I have Nagios configured with our hierarchical network design -- traditional core/distribution/access layers. Each interface that I care about is a separate service. Right now, whenever Nagios checks an interface, it performs an active check on that individual interface. So if I have a router AAAdist1 and interfaces Gi1/1, Gi1/2, Gi4/1, and Gi4/2 are all used as uplinks, then Nagios has services Gi1-1, Gi1-2, Gi4-1, and Gi4-2 on host AAAdist1. These are all active checks, so each interface gets scheduled separately. Each check executes the interface check command (the underlying script uses SNMP to check ifOperStatus and ifAdminStatus). So that is four checks that it has to schedule and four times it has to run the underlying script for one device.

What I want to do is create a separate service (I've called it check_interfaces). I will redefine all of the interface services to be passive checks, then have check_interfaces as an active check. When check_interfaces gets run, it needs to pass a list of all of the interfaces (Gi1-1, Gi1-2, Gi4-1, Gi4-2) on the host (AAAdist1) to the script. The script will run once and pass all of the results back at one time, reducing the number of active checks Nagios has to make. I have freshness defined for each interface, so if the interface state does go stale, it has a way of executing a check for the individual interface.

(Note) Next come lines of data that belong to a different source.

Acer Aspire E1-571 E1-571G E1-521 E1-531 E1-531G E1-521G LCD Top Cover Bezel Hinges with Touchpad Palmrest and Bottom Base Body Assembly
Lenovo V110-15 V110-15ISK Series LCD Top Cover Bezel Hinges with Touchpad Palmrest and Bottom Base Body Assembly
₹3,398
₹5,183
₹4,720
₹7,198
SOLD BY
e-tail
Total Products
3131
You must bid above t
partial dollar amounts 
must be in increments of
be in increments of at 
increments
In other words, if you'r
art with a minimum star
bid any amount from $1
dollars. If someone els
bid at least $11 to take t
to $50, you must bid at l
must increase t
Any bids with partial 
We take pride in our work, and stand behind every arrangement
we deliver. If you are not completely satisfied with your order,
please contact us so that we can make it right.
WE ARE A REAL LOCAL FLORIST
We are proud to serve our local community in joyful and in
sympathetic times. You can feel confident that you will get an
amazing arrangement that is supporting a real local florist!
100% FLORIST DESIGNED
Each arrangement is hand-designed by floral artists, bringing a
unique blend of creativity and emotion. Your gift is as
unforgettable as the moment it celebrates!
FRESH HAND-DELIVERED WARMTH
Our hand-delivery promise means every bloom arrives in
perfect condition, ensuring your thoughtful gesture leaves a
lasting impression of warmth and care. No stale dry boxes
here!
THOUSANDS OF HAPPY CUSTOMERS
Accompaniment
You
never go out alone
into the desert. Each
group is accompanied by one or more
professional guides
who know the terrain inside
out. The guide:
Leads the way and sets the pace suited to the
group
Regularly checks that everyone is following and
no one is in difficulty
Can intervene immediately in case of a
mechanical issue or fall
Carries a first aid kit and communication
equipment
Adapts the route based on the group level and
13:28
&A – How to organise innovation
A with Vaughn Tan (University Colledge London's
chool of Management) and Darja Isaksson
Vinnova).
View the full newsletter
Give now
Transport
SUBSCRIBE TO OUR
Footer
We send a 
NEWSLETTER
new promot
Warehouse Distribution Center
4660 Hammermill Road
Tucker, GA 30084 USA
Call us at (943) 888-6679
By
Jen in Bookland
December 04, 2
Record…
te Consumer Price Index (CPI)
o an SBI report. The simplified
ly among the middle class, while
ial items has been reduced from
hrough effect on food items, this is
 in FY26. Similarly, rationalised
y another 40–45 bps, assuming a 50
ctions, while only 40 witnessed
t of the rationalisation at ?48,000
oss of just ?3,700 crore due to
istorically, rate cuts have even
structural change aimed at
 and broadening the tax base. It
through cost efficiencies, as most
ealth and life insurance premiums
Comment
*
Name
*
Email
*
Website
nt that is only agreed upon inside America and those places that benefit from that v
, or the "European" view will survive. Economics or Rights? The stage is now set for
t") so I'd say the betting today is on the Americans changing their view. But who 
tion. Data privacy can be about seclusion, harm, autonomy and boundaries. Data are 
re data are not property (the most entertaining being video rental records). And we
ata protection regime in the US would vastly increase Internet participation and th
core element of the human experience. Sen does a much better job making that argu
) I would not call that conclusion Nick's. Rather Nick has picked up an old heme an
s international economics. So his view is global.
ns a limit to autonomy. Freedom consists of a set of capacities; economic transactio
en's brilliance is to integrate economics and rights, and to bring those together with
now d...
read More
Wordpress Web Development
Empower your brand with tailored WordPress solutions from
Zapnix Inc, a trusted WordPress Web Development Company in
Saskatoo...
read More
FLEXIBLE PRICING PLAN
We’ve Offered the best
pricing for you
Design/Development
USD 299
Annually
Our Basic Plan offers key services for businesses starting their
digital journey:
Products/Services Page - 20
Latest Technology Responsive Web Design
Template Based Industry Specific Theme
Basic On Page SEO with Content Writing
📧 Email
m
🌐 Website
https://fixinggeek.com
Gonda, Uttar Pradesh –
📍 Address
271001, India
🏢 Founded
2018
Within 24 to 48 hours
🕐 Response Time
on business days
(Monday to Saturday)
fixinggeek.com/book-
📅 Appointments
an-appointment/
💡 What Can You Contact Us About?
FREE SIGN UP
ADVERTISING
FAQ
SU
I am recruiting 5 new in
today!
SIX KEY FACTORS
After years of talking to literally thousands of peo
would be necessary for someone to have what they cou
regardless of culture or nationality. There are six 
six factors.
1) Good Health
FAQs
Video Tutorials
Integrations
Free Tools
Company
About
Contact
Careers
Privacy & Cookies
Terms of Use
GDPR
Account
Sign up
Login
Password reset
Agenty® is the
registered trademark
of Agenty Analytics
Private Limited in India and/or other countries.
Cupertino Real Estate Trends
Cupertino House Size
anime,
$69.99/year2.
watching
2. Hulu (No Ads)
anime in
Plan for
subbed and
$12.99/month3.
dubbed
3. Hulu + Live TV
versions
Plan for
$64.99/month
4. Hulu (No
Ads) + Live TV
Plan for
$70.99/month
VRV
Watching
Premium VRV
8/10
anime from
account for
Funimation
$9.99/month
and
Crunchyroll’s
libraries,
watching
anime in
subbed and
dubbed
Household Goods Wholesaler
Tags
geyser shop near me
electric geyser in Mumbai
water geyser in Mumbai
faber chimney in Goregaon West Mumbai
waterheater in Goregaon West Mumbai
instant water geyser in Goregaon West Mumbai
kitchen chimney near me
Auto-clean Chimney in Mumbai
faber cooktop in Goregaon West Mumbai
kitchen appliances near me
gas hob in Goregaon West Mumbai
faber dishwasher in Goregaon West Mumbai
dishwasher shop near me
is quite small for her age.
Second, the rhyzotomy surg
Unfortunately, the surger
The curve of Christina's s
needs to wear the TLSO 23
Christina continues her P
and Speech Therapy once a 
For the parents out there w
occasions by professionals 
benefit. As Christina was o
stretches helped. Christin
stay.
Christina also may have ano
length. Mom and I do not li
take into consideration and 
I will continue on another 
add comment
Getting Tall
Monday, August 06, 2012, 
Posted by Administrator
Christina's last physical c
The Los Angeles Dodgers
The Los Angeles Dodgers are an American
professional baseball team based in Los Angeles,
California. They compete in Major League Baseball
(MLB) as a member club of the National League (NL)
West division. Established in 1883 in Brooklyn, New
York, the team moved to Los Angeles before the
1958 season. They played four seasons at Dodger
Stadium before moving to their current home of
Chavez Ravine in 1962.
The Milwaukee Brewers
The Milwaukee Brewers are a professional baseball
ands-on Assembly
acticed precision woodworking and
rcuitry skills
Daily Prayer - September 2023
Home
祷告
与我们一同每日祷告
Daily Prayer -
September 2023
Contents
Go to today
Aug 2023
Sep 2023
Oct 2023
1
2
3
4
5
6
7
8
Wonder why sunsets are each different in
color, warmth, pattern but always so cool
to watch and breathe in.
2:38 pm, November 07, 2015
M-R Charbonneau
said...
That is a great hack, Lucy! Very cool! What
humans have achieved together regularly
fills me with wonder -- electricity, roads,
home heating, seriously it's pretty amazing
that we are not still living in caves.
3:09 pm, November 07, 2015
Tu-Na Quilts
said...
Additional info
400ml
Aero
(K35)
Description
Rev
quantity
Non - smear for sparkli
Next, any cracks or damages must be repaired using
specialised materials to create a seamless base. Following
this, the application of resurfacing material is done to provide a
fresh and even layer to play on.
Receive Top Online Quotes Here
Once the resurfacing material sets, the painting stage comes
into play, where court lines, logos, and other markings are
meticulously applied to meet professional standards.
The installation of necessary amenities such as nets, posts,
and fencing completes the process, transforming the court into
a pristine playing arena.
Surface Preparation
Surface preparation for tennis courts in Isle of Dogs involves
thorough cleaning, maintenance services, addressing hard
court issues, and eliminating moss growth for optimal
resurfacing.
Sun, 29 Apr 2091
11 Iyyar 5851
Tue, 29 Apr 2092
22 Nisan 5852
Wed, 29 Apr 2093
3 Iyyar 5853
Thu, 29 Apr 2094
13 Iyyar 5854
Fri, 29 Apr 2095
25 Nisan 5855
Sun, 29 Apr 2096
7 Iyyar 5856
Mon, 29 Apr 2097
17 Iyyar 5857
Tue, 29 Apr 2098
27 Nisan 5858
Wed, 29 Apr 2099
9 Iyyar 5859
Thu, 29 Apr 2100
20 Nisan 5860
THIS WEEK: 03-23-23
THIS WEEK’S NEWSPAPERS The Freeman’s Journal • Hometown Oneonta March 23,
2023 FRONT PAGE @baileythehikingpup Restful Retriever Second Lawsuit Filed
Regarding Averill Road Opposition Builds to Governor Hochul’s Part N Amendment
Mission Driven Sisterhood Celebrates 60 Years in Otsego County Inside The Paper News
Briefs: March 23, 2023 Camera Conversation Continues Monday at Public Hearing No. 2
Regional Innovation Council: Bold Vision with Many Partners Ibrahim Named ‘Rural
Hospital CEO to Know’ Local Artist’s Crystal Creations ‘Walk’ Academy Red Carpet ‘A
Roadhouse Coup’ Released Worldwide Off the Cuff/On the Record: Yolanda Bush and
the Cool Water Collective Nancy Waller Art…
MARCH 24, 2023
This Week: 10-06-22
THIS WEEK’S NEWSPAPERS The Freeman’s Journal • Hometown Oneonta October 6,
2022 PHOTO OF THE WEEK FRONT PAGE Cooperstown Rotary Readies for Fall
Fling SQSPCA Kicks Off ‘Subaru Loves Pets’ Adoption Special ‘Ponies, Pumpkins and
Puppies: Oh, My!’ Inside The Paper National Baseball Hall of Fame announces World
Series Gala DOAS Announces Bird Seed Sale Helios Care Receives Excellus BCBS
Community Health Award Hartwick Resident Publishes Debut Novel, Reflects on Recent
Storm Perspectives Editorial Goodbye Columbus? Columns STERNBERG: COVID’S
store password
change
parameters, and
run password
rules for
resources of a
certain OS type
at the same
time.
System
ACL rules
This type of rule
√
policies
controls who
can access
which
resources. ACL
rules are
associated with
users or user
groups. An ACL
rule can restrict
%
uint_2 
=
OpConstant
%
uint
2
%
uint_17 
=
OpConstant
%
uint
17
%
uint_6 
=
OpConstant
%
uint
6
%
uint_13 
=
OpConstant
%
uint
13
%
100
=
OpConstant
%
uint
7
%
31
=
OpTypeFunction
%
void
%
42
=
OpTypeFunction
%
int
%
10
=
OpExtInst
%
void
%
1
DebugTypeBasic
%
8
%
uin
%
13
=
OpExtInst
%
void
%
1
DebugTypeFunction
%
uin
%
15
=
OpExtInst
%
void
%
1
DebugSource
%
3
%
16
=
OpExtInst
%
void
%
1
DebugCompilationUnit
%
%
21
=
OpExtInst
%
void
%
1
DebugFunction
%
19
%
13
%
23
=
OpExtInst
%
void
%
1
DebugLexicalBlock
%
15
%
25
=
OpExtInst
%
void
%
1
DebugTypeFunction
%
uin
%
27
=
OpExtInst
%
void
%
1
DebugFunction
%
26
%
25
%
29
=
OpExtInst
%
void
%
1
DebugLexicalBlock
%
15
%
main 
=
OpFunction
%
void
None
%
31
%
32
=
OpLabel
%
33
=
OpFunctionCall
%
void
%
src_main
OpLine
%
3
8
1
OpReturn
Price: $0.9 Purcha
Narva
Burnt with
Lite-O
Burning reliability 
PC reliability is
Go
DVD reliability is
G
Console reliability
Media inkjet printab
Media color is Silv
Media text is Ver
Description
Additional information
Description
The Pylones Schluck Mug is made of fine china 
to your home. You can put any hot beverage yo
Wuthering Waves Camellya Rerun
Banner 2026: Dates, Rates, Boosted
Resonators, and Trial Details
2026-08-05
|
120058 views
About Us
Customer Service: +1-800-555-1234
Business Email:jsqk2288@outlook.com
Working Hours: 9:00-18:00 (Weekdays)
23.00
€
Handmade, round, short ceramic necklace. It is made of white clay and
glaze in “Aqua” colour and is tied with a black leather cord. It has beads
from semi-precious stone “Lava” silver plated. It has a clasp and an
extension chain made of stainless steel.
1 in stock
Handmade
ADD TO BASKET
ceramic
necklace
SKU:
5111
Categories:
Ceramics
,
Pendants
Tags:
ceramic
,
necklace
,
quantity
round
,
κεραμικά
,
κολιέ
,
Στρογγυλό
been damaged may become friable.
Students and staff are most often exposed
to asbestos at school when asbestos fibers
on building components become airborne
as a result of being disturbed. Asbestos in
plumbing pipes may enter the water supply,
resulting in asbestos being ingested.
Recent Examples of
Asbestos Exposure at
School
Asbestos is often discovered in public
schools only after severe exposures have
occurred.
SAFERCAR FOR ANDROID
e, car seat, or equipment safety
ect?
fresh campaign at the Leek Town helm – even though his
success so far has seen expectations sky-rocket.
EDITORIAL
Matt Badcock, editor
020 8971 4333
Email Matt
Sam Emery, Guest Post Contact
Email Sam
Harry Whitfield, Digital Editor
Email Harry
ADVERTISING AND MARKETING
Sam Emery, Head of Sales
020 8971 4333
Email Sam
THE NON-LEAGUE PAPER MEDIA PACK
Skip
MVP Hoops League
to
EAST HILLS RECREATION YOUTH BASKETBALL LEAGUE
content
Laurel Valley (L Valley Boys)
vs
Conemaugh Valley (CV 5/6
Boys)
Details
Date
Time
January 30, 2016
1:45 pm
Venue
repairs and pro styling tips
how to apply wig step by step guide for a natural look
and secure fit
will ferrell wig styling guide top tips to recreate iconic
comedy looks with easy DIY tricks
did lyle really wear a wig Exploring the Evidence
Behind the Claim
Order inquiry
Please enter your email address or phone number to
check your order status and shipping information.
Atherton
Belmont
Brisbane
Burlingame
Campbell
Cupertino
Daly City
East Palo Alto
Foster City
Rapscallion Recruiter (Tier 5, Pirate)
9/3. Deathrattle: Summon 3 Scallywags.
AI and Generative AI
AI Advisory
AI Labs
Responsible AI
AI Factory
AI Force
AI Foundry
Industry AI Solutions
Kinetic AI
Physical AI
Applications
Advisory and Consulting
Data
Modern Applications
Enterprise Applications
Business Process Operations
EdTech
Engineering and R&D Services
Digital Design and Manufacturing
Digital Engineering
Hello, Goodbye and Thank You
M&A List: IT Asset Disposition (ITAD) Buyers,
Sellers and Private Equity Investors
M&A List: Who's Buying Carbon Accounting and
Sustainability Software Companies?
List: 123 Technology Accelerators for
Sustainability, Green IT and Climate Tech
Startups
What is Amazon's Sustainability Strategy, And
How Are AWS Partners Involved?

So my problem is: how to configure Nagios so that it passes a list of only the interfaces for the specific host (AAAdist1) to the script.

The easiest solution, if it were possible, would be to add all interfaces to a servicegroup (such as a group called "interfaces"). If I try that, when I pass it to a script, I'll get the entire list of host names and services. With several thousand host/service combinations, that's not practical in my mind. I need to be able to filter it based on the host name associated with the service. Keeping everything in the same service group makes it easy to create a service template. For each interface, I define the service with the host name (AAAdist1) and the service name (Gi1-1). The service template would automatically add the new service to the "interfaces" service group. Then, when the check_interfaces service is executed for AAAdist1, it would get a list of the services defined for AAAdist1 (Gi1-1, Gi1-2, Gi4-1, Gi4-2). For the corresponding distribution router and its interfaces (let's say AAAdist2 and Gi3-7, Gi3-8, Gi7-12, Gi7-13), when the check_interfaces service is checked for AAAdist2, the script would only get the interfaces for AAAdist2.

I was hoping to be able to define the check_command in the service template like:

Code: Select all

check_command     check_ifstate!$SERVICEGROUPMEMBERS::interfaces$
But that's not the right format and, unsurprisingly, it doesn't work.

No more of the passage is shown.